Par exemple, il y a Claude Mangin-Asfari, l’épouse française de Naâma Asfari l’un des prisonniers politiques sahraouis incarcéré près de Rabat, condamné à 30 ans de prison en raison de sa militance pour l’autodétermination du peuple du Sahara occidental - : depuis que le Comité des Nations Unies contre la torture (le CAT) a dénoncé, en décembre 2016, suite à une action qu’elle a intentée, les mauvais traitements subis par son époux de la part des autorités marocaines... elle est interdite de lui rendre visite (alors qu’elle a pu le voir en prison pendant des années) !

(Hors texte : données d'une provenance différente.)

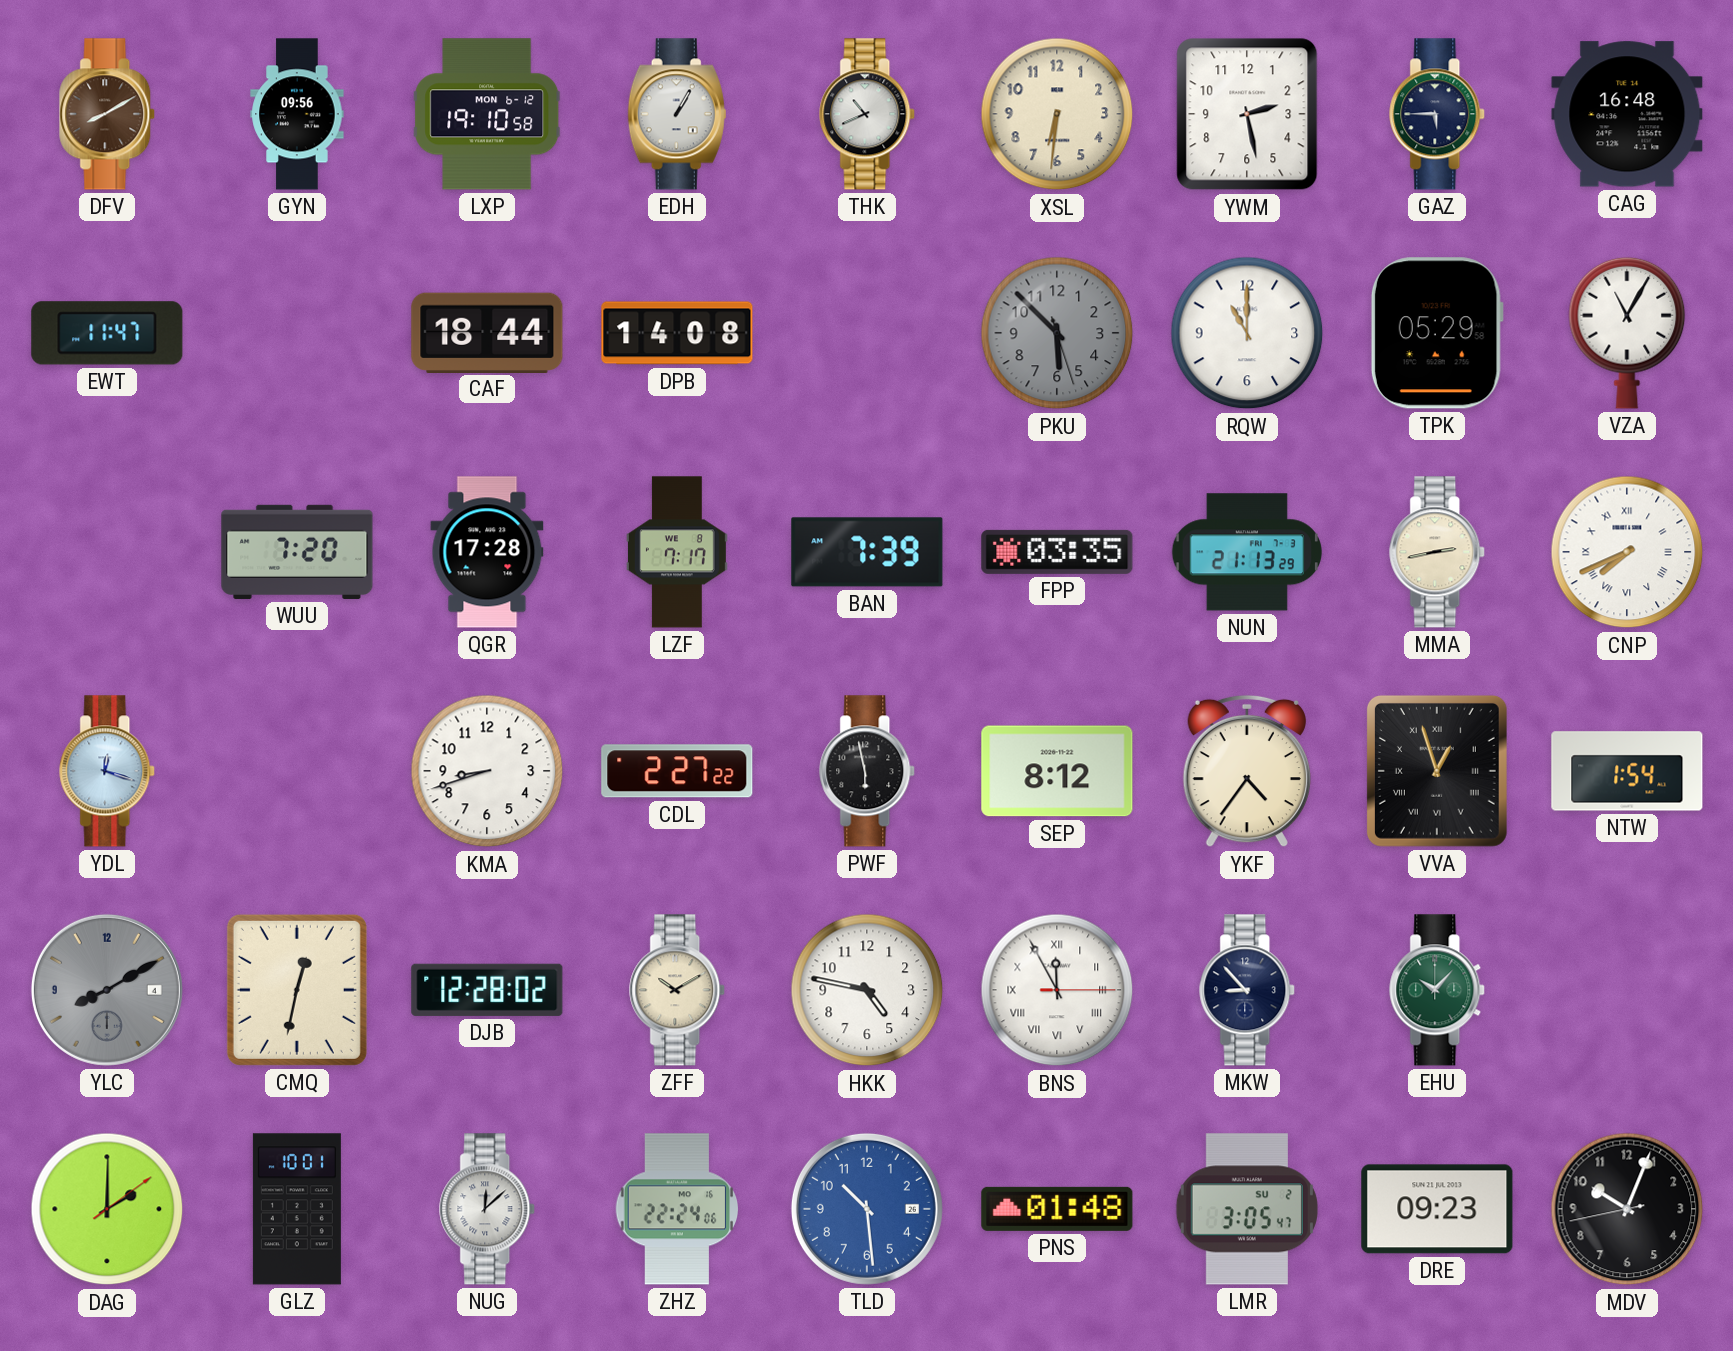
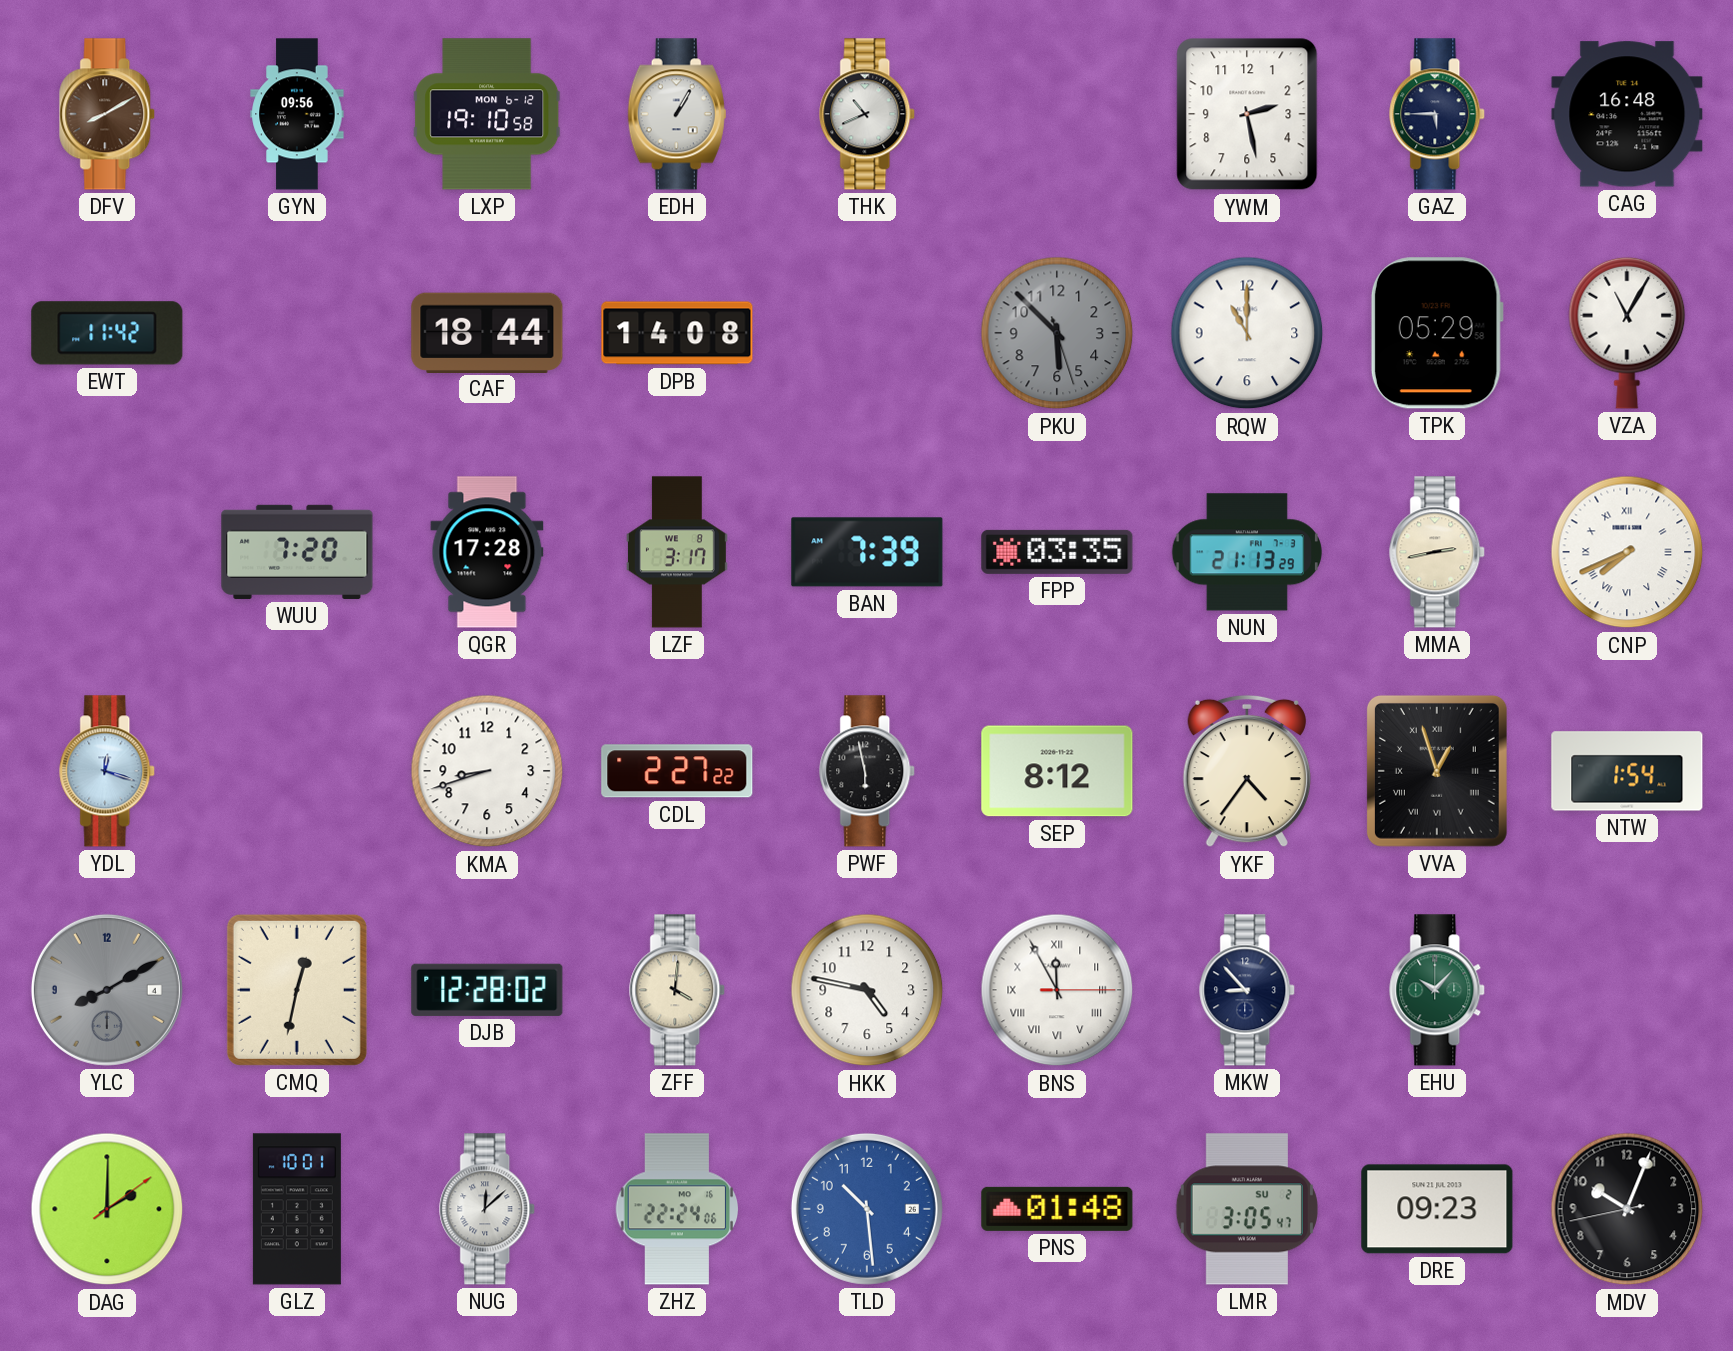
XSL: 6:31 -> none
EWT: 11:47 -> 11:42
LZF: 7:17 -> 3:17
ZFF: 10:10 -> 4:01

Vraiment dans un tout autre domaine, une autre victime est Jeune Afrique… Et oui, ce magazine vient, si l’information donnée par le site Maghreb Confidentiel se confirme, de se voir décommander 200 000 euros de publicité par le Maghzen, très fâché par la dernière Une du journal intitulée « Born in Morocco », qui montre sur fond de drapeau du royaume la figure des dix Marocains de la cellule terroriste ayant perpétré les attentats de Barcelone et de Cambrils !!
Mais là, peut-être bien que le Maghzen s’est pris les pieds dans le tapis… Car ces représailles signalent surtout les liens habituels qui l’unissent à la rédaction du journal, très favorable au régime de Rabat. D’ailleurs, François Soudan, le directeur de cette rédaction, n’a pas eu le temps de comprendre ce qui arrivait, continuant dans la même livraison de Jeune Afrique, de louanger sans retenue le roi Mohammed VI. Je le cite :« Dans ses discours comme dans ses actes, un roi marocain ne mélange pas les genres et ne saurait laisser flotter son propos au fil de l’actualité, si convulsive fût-elle. » Mazette, quel credo ! Tout ça pour justifier que le monarque n’a pas du tout fait allusion dans son discours du 20 août aux attentats qui avaient eu lieu 3 jours auparavant…
Plus dithyrambique encore, si possible, la manière dont François Soudan présente la philosophie royale de l’ouverture économique et commerciale du Maroc vers l’Afrique : « On ne commerce ni ne contracte dans le mépris de l’autre, explique le roi, avant d’ajouter que "la vraie source du profit n’est pas l’argent précaire, mais l’essence impérissable de la connaissance" » !! Ouah, quelle hauteur de vues, quel respect ! Pourtant, le ton était nettement plus arrogant lorsque l’été dernier le roi s’adressait à l’Union africaine à qui il reprochait l’« erreur historique » de la reconnaissance et de l’admission en son sein de la République sahraouie (R.A.S.D.) et expliquait sa décision de revenir à l’U.A. par cette sentence : « Quand un corps est malade, il est mieux soigné de l’intérieur que de l’extérieur » (sous-entendu : « Moi, Maroc, je vais le soigner… »).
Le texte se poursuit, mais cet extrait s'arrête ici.